Cross-Platform Fairness Evaluation (CPFE)¶
CPFE is fairscope's novel contribution: a five-axis protocol for evaluating what happens
when a model trained on one data source is deployed on another. A single AUC number cannot
distinguish the ways a model degrades across platforms; CPFE evaluates five orthogonal axes,
comparing each non-training platform against a reference.
The five axes¶
- Discriminative performance — macro one-vs-rest AUC and macro F1, with the relative change ΔAUC%.
- Calibration — confidence–accuracy Expected Calibration Error per platform.
- Statistical significance — a stratified bootstrap standard error on the macro-AUC difference between platforms (independent test sets), with Bonferroni correction.
- Prediction equity — symmetric disparate impact and equalized-odds difference per class, treating platform membership as the group.
- Attribution stability — Jaccard overlap of the top-K gradient-saliency token sets
across platforms (requires
pip install fairscope[nlp]).
Usage¶
The protocol runs on precomputed per-platform outputs (axes 1–4 need no deep-learning dependencies):
from fairscope.nlp import CPFEProtocol
platform_data = {
"reference": {"y_true": y_ref, "probs": probs_ref}, # (n, n_classes)

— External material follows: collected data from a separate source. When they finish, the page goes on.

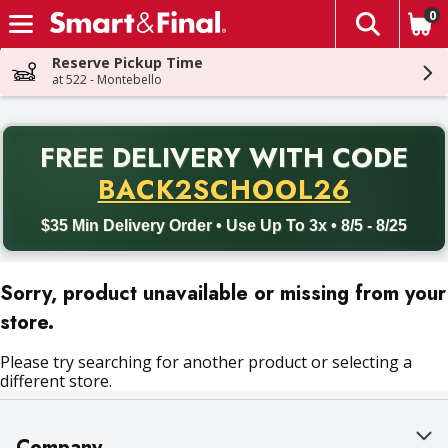
0
The fol
Skip header to page content
Reserve Pickup Time
at 522 - Montebello
PR
FREE DELIVERY
WITH CODE
Back to School promotion. Free delivery with promo code BACK
BACK2SCHOOL26
$35 Min Delivery Order • Use Up To 3x • 8/5 - 8/25
Sorry, product unavailable or missing from your
store.
Please try searching for another product or selecting a
different store.
Company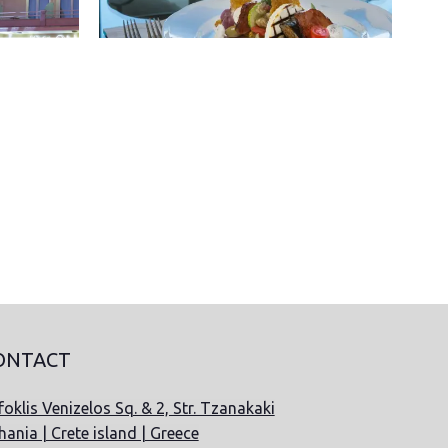
ONTACT
oklis Venizelos Sq. & 2, Str. Tzanakaki
hania | Crete island | Greece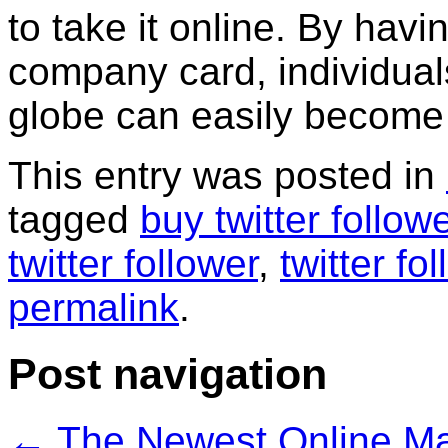
to take it online. By hav
company card, individuals 
globe can easily become 
This entry was posted in
tagged
buy twitter follow
twitter follower
,
twitter fo
permalink
.
Post navigation
←
The Newest Online Mar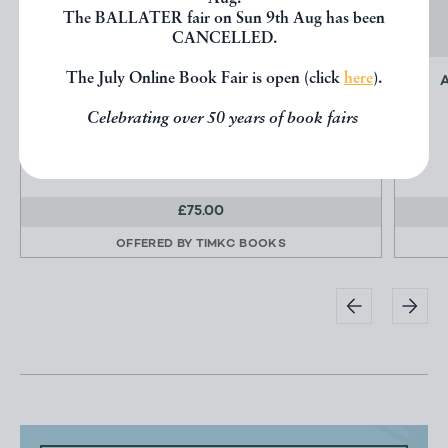
The BALLATER fair on Sun 9th Aug has been
CANCELLED.
The July Online Book Fair is open (click
here
).
CAHIERS D'ART 23RD YEAR NO. 1 1948
Zervos, Christian (contributes)
Celebrating over 50 years of book fairs
Cahiers d'Art
£75.00
OFFERED BY
TIMKC BOOKS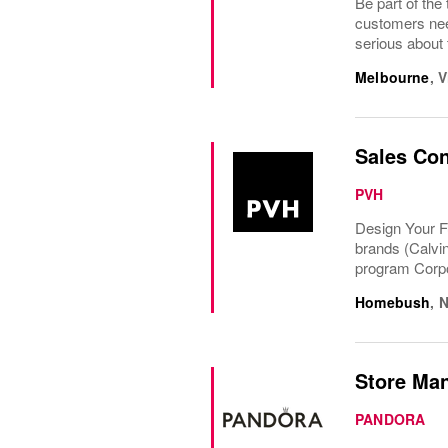
Be part of th
customers nee
serious about 
Melbourne
,
V
Sales Con
PVH
Design Your F
brands (Calvi
program Corpo
Homebush
,
N
Store Man
PANDORA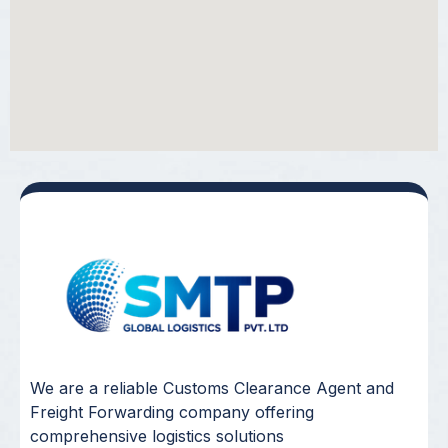
We are a reliable Customs Clearance Agent and
Freight Forwarding company offering
comprehensive logistics solutions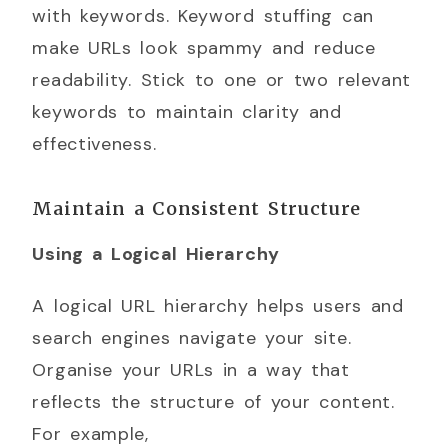
with keywords. Keyword stuffing can
make URLs look spammy and reduce
readability. Stick to one or two relevant
keywords to maintain clarity and
effectiveness.
Maintain a Consistent Structure
Using a Logical Hierarchy
A logical URL hierarchy helps users and
search engines navigate your site.
Organise your URLs in a way that
reflects the structure of your content.
For example,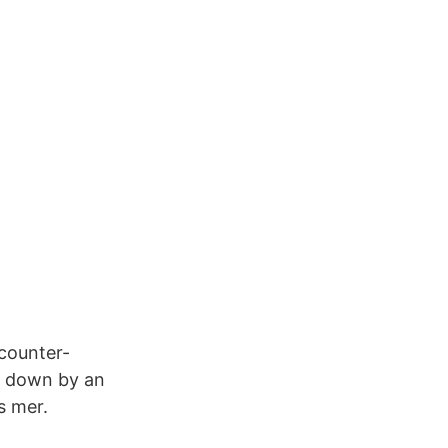
counter-
ck down by an
s mer.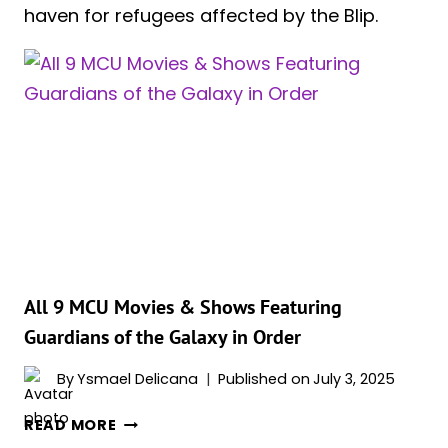
haven for refugees affected by the Blip.
All 9 MCU Movies & Shows Featuring
Guardians of the Galaxy in Order
By
Ysmael Delicana
Published on
July 3, 2025
ALL
READ MORE
9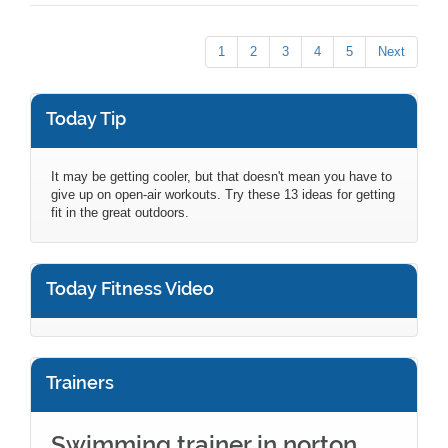
1
2
3
4
5
Next
Today Tip
It may be getting cooler, but that doesn't mean you have to
give up on open-air workouts. Try these 13 ideas for getting
fit in the great outdoors.
Today Fitness Video
Trainers
Swimming trainer in norton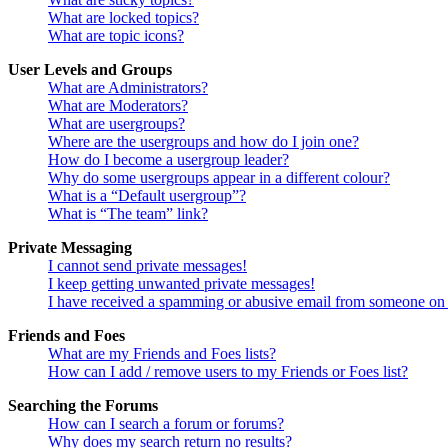
What are locked topics?
What are topic icons?
User Levels and Groups
What are Administrators?
What are Moderators?
What are usergroups?
Where are the usergroups and how do I join one?
How do I become a usergroup leader?
Why do some usergroups appear in a different colour?
What is a “Default usergroup”?
What is “The team” link?
Private Messaging
I cannot send private messages!
I keep getting unwanted private messages!
I have received a spamming or abusive email from someone on 
Friends and Foes
What are my Friends and Foes lists?
How can I add / remove users to my Friends or Foes list?
Searching the Forums
How can I search a forum or forums?
Why does my search return no results?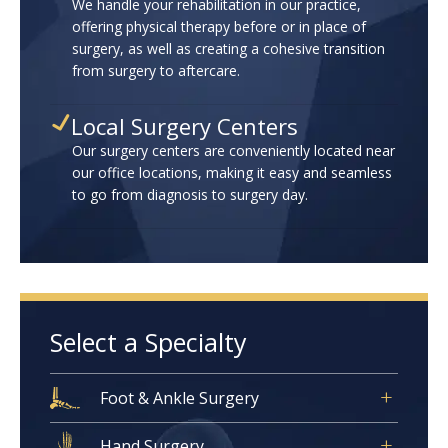
We handle your rehabilitation in our practice,
offering physical therapy before or in place of
surgery, as well as creating a cohesive transition
from surgery to aftercare.
Local Surgery Centers
Our surgery centers are conveniently located near
our office locations, making it easy and seamless
to go from diagnosis to surgery day.
Select a Specialty
Foot & Ankle Surgery
Hand Surgery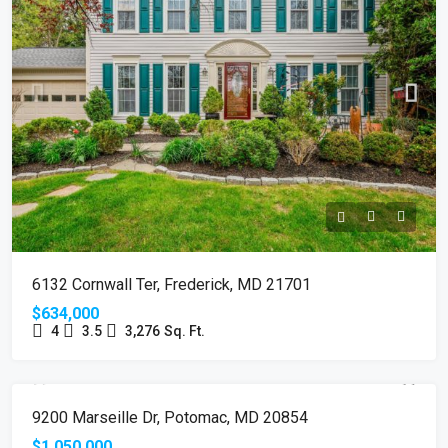
6132 Cornwall Ter, Frederick, MD 21701
$634,000
4
3.5
3,276
Sq. Ft.
SOLD
9200 Marseille Dr, Potomac, MD 20854
$1,050,000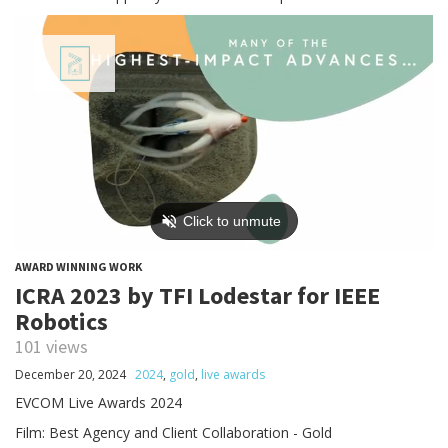
AWARD WINNING WORK
ICRA 2023 by TFI Lodestar for IEEE
Robotics
101 views
December 20, 2024
2024
,
gold
,
live awards
EVCOM Live Awards 2024
Film: Best Agency and Client Collaboration - Gold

"deployment": {"y_true": y_dep, "probs": probs_dep},
}
report = CPFEProtocol(platform_data, reference="reference", n_classes=4).run()
report.to_dataframe() # macro AUC/F1, ECE, ΔAUC% per platform
report.significance # bootstrap macro-AUC test + Bonferroni-adjusted p
report.equity # per-class disparate impact and equalized odds
report.deployment_readiness() # structured per-axis diagnostic
deployment_readiness() — a diagnostic, not a decision¶
deployment_readiness() returns a structured per-axis verdict
({platform: {ready, axes: {axis: {pass, value, threshold, source, reason}}}}). It is
explicitly a screening diagnostic, not a deployment decision or compliance verdict.
Each axis reports the threshold it used and that threshold's source:
- Equity uses the four-fifths rule (disparate impact < 0.80 is a violation, < 0.50 severe) — a stated reference value.
- Calibration uses stated reference bands (ECE < 0.10 well-calibrated, > 0.20 moderate miscalibration).
- Discrimination uses an illustrative, user-configurable ΔAUC limit
(
delta_auc_pct_max) — not a published decision threshold; the underlying study explicitly declines to set one.
Cross-platform degradation is an informative signal that warrants platform-specific validation; it is not, by itself, evidence of algorithmic bias.